Under the present legal system of India, people from different religions are governed by their own personal laws in matters of inheritance, marriage, separation, guardianship etc. In this regard, the succession in Hindus is governed by the Hindu Succession Act, 1956 (‘HSA’). A peculiar fact about this Act is that it makes a differentiation between the intestate succession of females and males. The female intestate succession is further dependent on the source from which the property was received by the deceased female. This post after critiquing the Act as it stands (it being discriminatory and therefore unconstitutional) discusses the development in law brought by a Bombay High Court decision, which I hope will be affirmed by the larger bench putting an end to the present scheme of female intestate succession amongst Hindus.

The property of a Hindu female under the HSA has been divided into three categories, viz. property inherited by a female from her father or mother, property inherited from her husband or father-in-law and the third kind, the properties which are not governed by the first two categories. This kind of differentiation, depending upon the source of property and gender, is not seen in any other religion across the world. Under §15 r/w §16 of the HSA, the general rule for succession of all kinds of the properties is that it will pass on to the children (or if children predeceased the female, to the predeceased children’s children) and the husband. However, in case there is no one in existence from the above at the time when succession opens, the first kind of property will be inherited by the heirs of her father and the second by the heirs of her husband. Perhaps, the intention of the legislature was that the property should go back to the source from which it was received. It is the succession procedure of the third kind of property, which includes the self acquired properties or properties received in any other manner or from any other source, provided the female has absolute rights in that property, which is under question in this post. §15(1) of the act provides for a specific order, in which this property divests;

“(a) firstly, upon the sons and daughters (including the children of any pre-deceased son or daughter) and the husband;

(b) secondly, upon the heirs of the husband;

(c) thirdly, upon the mother and father;

(d) fourthly, upon the heirs of the father; and

(e) lastly, upon the heirs of the mother”

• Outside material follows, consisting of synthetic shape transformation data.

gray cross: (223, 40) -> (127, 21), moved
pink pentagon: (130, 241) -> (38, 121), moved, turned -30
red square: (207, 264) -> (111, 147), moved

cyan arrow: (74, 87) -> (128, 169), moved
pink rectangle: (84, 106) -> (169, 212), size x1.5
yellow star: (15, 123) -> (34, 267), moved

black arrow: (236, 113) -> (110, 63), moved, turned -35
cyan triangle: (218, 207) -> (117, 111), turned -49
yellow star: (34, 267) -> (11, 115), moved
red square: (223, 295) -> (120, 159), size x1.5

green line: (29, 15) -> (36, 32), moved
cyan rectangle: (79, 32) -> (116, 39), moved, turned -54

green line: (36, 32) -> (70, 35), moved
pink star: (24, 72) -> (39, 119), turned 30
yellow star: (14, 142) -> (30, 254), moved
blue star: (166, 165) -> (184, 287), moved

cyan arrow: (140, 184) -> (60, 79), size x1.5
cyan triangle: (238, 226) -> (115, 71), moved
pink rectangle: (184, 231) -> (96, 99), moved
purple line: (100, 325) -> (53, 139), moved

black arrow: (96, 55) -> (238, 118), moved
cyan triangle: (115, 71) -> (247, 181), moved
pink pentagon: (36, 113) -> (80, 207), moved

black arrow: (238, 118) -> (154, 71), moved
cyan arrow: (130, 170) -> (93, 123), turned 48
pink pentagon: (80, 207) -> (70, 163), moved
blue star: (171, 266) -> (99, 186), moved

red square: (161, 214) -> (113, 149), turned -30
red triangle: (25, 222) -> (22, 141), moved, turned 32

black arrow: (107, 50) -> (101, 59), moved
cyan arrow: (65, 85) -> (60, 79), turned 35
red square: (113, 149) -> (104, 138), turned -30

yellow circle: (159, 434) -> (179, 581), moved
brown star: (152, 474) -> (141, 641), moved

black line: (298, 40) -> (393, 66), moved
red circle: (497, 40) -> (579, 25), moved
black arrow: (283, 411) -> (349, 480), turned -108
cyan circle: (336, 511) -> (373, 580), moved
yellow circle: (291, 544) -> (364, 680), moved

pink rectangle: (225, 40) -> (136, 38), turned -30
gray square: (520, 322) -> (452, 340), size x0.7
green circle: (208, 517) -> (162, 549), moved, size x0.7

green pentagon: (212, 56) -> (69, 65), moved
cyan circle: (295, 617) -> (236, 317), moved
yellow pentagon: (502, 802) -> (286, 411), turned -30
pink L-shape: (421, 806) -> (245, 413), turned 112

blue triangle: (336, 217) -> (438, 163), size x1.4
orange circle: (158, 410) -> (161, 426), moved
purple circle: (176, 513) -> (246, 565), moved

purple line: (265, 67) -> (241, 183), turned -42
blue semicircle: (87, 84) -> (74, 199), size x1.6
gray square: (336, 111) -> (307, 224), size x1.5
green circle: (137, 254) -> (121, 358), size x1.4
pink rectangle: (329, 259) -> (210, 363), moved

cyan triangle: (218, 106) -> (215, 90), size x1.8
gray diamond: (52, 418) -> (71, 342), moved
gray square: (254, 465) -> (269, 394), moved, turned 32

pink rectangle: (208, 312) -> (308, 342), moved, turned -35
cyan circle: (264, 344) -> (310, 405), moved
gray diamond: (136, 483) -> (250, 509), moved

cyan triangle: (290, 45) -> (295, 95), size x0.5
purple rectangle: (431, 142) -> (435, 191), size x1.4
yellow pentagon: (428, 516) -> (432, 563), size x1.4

The discriminatory nature of this law can be understood using the case of Om Prakash v. Radha Charan (‘Om Prakash’). The case pertains to Narayani, after whose death, there was a dispute regarding the succession of her properties. Ramkishori, the mother of Narayani, filed an application for grant of succession certificate under §372 of the Indian Succession Act, 1925. The respondents, who were the brothers of Narayani’s husband, also filed a similar application to get the succession of Narayani’s self acquired properties. To understand the complication in the situation, it is important to know the background of the way the properties were acquired.

Narayani’s husband died of snake bite within a short period after marriage. She was then thrown out of her matrimonial place by her in-laws who were the respondents here. She was never enquired of for the 42 years she stayed in her parents place after the husband’s death. She was educated by her parents and subsequently gained a well paid job. Therefore, she left a huge amount of property including bank accounts, provident funds, land etc. She died intestate at the end of these 42 years. Despite these facts, the Judges said that sentiments and sympathy cannot be a guiding principle to determine the interpretation of law and it should not be interpreted in a manner that was not envisaged by the legislature. The court stating so said that the HSA specifically mentioned that the self acquired properties will pass on to the husband’s heirs in the absence of any issues and husband, which was the case with Narayani also and so the court will have to pass the judgment in favor of the respondents.

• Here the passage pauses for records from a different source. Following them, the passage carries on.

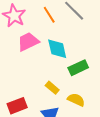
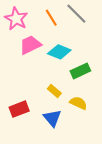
cyan diamond: (57, 49) -> (59, 52), turned -55

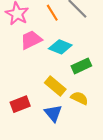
yellow rectangle: (54, 91) -> (55, 86), size x1.5

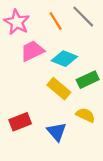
yellow rectangle: (55, 86) -> (59, 89), moved

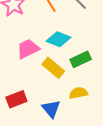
pink trapezoid: (32, 51) -> (28, 49), moved
yellow semicircle: (85, 115) -> (78, 93), turned -36

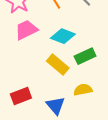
pink trapezoid: (28, 49) -> (26, 30), moved

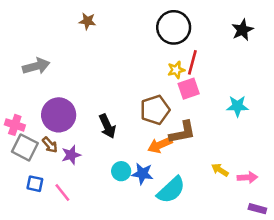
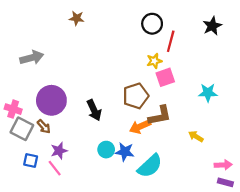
black circle: (174, 27) -> (152, 24), size x0.7
red line: (192, 62) -> (171, 41), moved
purple star: (71, 155) -> (59, 151), moved
yellow arrow: (220, 170) -> (196, 136), moved
pink arrow: (247, 177) -> (223, 165), moved

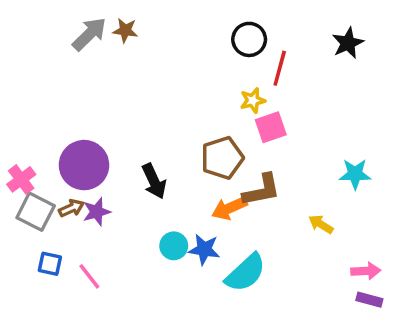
gray arrow: (32, 58) -> (89, 34), moved, turned -30
cyan star: (208, 93) -> (355, 174), moved
pink cross: (13, 109) -> (21, 179), turned 35
brown arrow: (44, 127) -> (71, 208), turned -72
purple star: (59, 151) -> (97, 212), moved

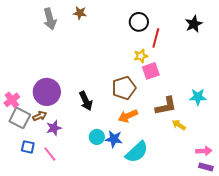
brown star: (125, 30) -> (80, 13), moved
gray arrow: (89, 34) -> (50, 19), turned 120
brown L-shape: (262, 190) -> (166, 106), moved
purple star: (97, 212) -> (54, 128), moved

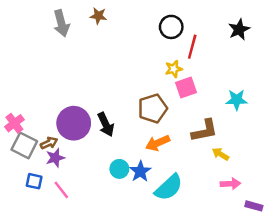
purple circle: (47, 92) -> (74, 123), moved
cyan star: (198, 97) -> (237, 100), moved
purple star: (54, 128) -> (55, 158), moved
blue star: (114, 139) -> (140, 171), turned 30
pink arrow: (204, 151) -> (230, 184), moved

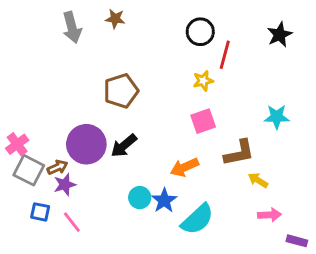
pink square: (186, 87) -> (203, 121), moved
brown pentagon: (153, 108) -> (121, 91), moved
black arrow: (106, 124) -> (124, 146), turned 75

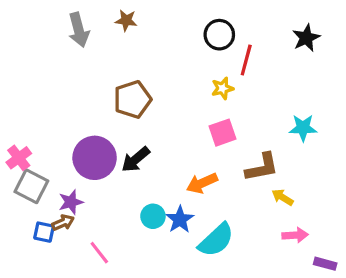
brown arrow: (58, 167) -> (63, 223), moved
pink line: (72, 222) -> (99, 253), moved

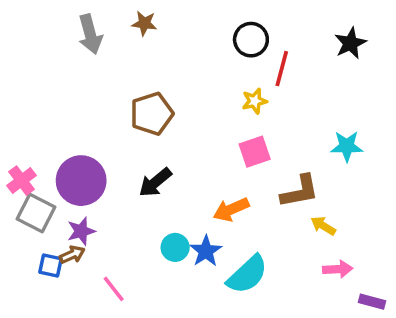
purple circle: (95, 158) -> (81, 181), moved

Although it is understandable that the court couldn’t have gone beyond the intention of the legislature, however, neither did the court give full effect to what the Parliament intended. The argument of the advocate for Narayani’s mother holds weight in this regard. The lawyer argued that since the intent of the Parliament while introducing the said section was to send the property back to the source and not to a stranger, it is logical that since here the property was earned via the money spent by Narayani’s parents, the money so earned should be returned to her parents. This wasn’t accepted by the court.

It should be noticed that the succession laws are not only about the ones who are entitled to the property, but also about the ones who should be disentitled. The 21st edition of Principles of Hindu Law (Mulla) also observes that §15(2) is based on the grounds that property should not pass to the individual “whom justice would require it should not pass.” Here, the court granted the property to the very people who behaved cruelly with the deceased and did not maintain the relationship when she needed it the most. As has been argued by the scholar Dr. Poonam Pradhan Saxena, the court should have denied them the locus standi of asking the property of a person whom they had disregarded for more than four decades. Support can be drawn for the above argument from §25 of the HSA, where a murderer is disqualified from inheriting the property of the person he/she has murdered. It is based on the belief that the deceased person will never want the person who murdered him/her to inherit property.

On the other hand, §8 of the Act which deals with succession in the case of males, gives precedence to blood relatives over the relationships arising out of marriage. This prejudiced scheme of the act is evidently ultravires the constitution since the rules for males and females in the Act are different and thus they discriminate only on the basis of gender which is prohibited under Article 15(1) of the Indian Constitution.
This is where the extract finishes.